Please filter the data down to the lines that include the word "Multivan" and copy them.
Extracted records below:
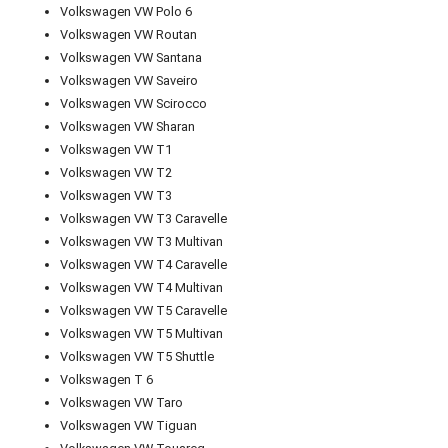
Volkswagen VW Polo 6
Volkswagen VW Routan
Volkswagen VW Santana
Volkswagen VW Saveiro
Volkswagen VW Scirocco
Volkswagen VW Sharan
Volkswagen VW T1
Volkswagen VW T2
Volkswagen VW T3
Volkswagen VW T3 Caravelle
Volkswagen VW T3 Multivan
Volkswagen VW T4 Caravelle
Volkswagen VW T4 Multivan
Volkswagen VW T5 Caravelle
Volkswagen VW T5 Multivan
Volkswagen VW T5 Shuttle
Volkswagen T 6
Volkswagen VW Taro
Volkswagen VW Tiguan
End of Extracted records.
▶ _Output for this exercise_:
Volkswagen VW T3 Multivan
Volkswagen VW T4 Multivan
Volkswagen VW T5 Multivan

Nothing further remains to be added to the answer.